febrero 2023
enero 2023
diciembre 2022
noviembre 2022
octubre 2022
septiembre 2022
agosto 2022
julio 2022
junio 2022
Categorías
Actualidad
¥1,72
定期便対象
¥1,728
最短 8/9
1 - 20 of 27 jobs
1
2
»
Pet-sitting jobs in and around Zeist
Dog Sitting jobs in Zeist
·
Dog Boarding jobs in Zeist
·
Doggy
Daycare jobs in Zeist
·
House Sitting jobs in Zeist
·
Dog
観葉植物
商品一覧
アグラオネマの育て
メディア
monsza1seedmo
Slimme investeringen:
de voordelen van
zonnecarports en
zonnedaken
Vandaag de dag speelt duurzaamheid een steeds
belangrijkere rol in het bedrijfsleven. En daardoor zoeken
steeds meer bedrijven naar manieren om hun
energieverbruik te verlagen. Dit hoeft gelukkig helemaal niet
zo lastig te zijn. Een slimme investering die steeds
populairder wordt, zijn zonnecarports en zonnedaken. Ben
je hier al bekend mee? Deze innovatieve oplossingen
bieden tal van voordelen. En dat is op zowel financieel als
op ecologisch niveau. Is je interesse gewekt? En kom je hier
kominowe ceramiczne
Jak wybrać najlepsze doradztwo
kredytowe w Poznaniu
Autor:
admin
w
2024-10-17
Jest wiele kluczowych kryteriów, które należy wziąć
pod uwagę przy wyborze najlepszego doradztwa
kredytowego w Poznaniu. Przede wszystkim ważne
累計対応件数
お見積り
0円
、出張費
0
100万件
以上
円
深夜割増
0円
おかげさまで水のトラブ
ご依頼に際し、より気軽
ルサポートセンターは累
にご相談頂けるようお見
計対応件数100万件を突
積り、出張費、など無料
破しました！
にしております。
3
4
· · · · · · ·
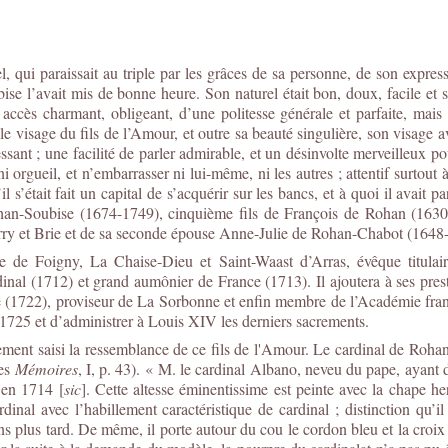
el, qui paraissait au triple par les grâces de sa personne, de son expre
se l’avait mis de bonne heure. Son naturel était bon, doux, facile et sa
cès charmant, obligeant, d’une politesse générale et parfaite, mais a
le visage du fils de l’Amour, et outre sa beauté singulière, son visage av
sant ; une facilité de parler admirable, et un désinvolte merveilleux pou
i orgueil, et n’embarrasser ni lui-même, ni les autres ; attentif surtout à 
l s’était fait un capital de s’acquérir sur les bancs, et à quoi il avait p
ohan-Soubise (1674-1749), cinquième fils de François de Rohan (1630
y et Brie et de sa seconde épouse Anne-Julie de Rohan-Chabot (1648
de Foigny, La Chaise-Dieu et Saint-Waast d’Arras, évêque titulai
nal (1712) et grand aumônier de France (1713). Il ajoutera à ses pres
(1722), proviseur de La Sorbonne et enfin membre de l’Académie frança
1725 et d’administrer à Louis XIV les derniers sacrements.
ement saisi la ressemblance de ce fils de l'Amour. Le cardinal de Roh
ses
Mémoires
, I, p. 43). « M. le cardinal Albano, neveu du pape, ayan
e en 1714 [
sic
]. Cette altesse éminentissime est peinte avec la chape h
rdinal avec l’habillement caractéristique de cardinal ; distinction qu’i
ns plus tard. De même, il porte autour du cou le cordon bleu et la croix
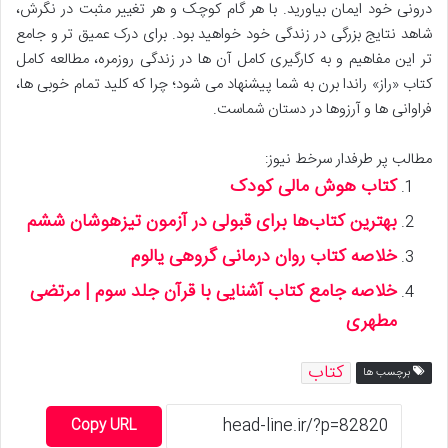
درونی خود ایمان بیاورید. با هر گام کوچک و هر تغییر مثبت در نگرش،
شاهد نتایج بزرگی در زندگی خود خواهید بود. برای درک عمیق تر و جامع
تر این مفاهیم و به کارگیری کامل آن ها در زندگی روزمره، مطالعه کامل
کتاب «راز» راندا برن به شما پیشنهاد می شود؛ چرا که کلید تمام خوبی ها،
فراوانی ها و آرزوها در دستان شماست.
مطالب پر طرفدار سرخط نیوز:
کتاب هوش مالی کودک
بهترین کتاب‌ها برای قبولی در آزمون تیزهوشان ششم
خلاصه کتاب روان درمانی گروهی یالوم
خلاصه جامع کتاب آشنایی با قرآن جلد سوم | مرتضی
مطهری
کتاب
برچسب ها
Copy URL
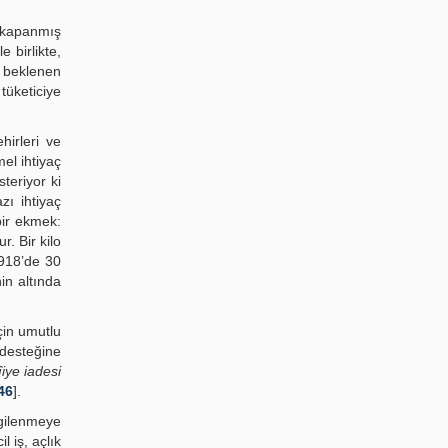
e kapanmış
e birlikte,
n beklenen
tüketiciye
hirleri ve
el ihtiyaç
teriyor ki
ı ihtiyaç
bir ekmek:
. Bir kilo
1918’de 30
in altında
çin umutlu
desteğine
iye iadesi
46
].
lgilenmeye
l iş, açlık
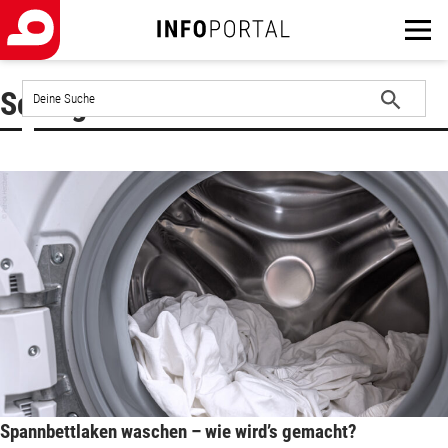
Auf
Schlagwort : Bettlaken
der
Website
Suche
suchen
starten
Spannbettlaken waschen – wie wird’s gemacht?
· · · · · · ·
Exercise aim
Copy the lines above exactly, starting at the one with "ns plus tard." and ending at the one with "Spannbettlaken waschen – wie wird’s gemacht?", both included. Leave out any pictures and add nothing else.

Finished task
ns plus tard. De même, il porte autour du cou le cordon bleu et la croix
درونی خود ایمان بیاورید. با هر گام کوچک و هر تغییر مثبت در نگرش،
شاهد نتایج بزرگی در زندگی خود خواهید بود. برای درک عمیق تر و جامع
تر این مفاهیم و به کارگیری کامل آن ها در زندگی روزمره، مطالعه کامل
کتاب «راز» راندا برن به شما پیشنهاد می شود؛ چرا که کلید تمام خوبی ها،
فراوانی ها و آرزوها در دستان شماست.
مطالب پر طرفدار سرخط نیوز:
کتاب هوش مالی کودک
بهترین کتاب‌ها برای قبولی در آزمون تیزهوشان ششم
خلاصه کتاب روان درمانی گروهی یالوم
خلاصه جامع کتاب آشنایی با قرآن جلد سوم | مرتضی
مطهری
کتاب
برچسب ها
Copy URL
e kapanmış
e birlikte,
n beklenen
tüketiciye
hirleri ve
el ihtiyaç
teriyor ki
ı ihtiyaç
bir ekmek:
. Bir kilo
1918’de 30
in altında
çin umutlu
desteğine
iye iadesi
46
].
lgilenmeye
l iş, açlık
Auf
Schlagwort : Bettlaken
der
Website
Suche
suchen
starten
Spannbettlaken waschen – wie wird’s gemacht?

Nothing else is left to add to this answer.